▸ **What is needed**: What you return should match the material below line for line, except that no image appears in it.

━━━━━━━━

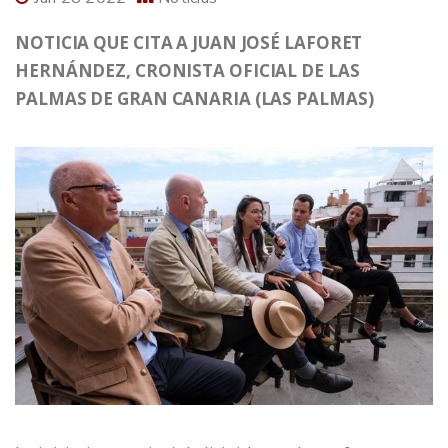
NOTICIA QUE CITA A JUAN JOSÉ LAFORET
HERNÁNDEZ, CRONISTA OFICIAL DE LAS
PALMAS DE GRAN CANARIA (LAS PALMAS)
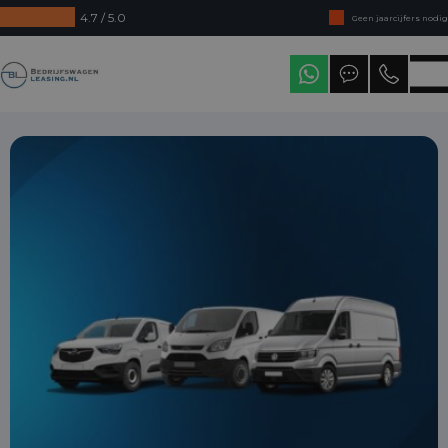
4.7 / 5.0
Geen jaarcijfers nodig
Direct uit voorraad leverbaar
Bedrijfswagenleasing
Levering in heel Nederland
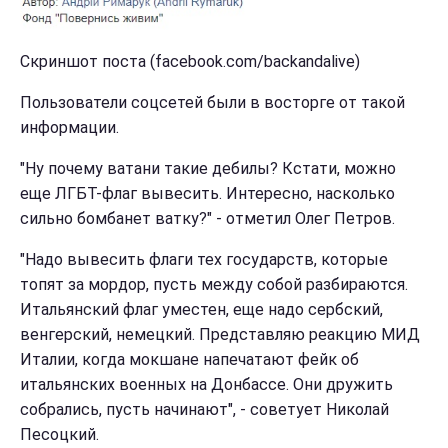
Скриншот поста (facebook.com/backandalive)
Пользователи соцсетей были в восторге от такой
информации.
"Ну почему ватани такие дебилы? Кстати, можно
еще ЛГБТ-флаг вывесить. Интересно, насколько
сильно бомбанет ватку?" - отметил Олег Петров.
"Надо вывесить флаги тех государств, которые
топят за мордор, пусть между собой разбираются.
Итальянский флаг уместен, еще надо сербский,
венгерский, немецкий. Представляю реакцию МИД
Италии, когда мокшане напечатают фейк об
итальянских военных на Донбассе. Они дружить
собрались, пусть начинают", - советует Николай
Песоцкий.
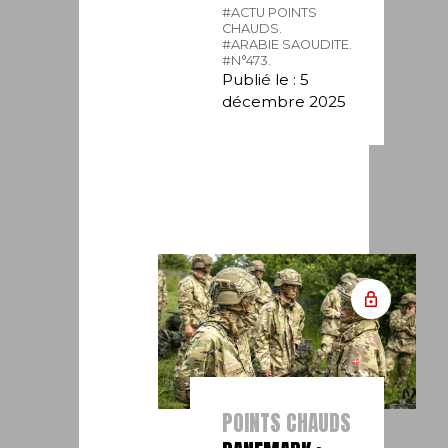
#ACTU POINTS
CHAUDS.
#ARABIE SAOUDITE.
#N°473.
Publié le : 5
décembre 2025
POINTS CHAUDS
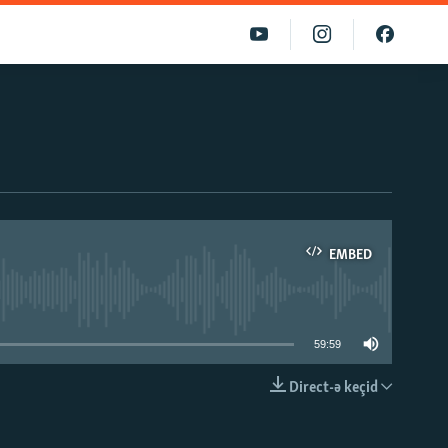
EMBED
able
59:59
Direct-ə keçid
EMBED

━━━━━━━━

▸ **Result for this task**:
NOTICIA QUE CITA A JUAN JOSÉ LAFORET
HERNÁNDEZ, CRONISTA OFICIAL DE LAS
PALMAS DE GRAN CANARIA (LAS PALMAS)
4.7 / 5.0
Geen jaarcijfers nodig
Direct uit voorraad leverbaar
Bedrijfswagenleasing
Levering in heel Nederland
Скриншот поста (facebook.com/backandalive)
Пользователи соцсетей были в восторге от такой
информации.
"Ну почему ватани такие дебилы? Кстати, можно
еще ЛГБТ-флаг вывесить. Интересно, насколько
сильно бомбанет ватку?" - отметил Олег Петров.
"Надо вывесить флаги тех государств, которые
топят за мордор, пусть между собой разбираются.
Итальянский флаг уместен, еще надо сербский,
венгерский, немецкий. Представляю реакцию МИД
Италии, когда мокшане напечатают фейк об
итальянских военных на Донбассе. Они дружить
собрались, пусть начинают", - советует Николай
Песоцкий.
#ACTU POINTS
CHAUDS.
#ARABIE SAOUDITE.
#N°473.
Publié le : 5
décembre 2025
POINTS CHAUDS
EMBED
able
59:59
Direct-ə keçid
EMBED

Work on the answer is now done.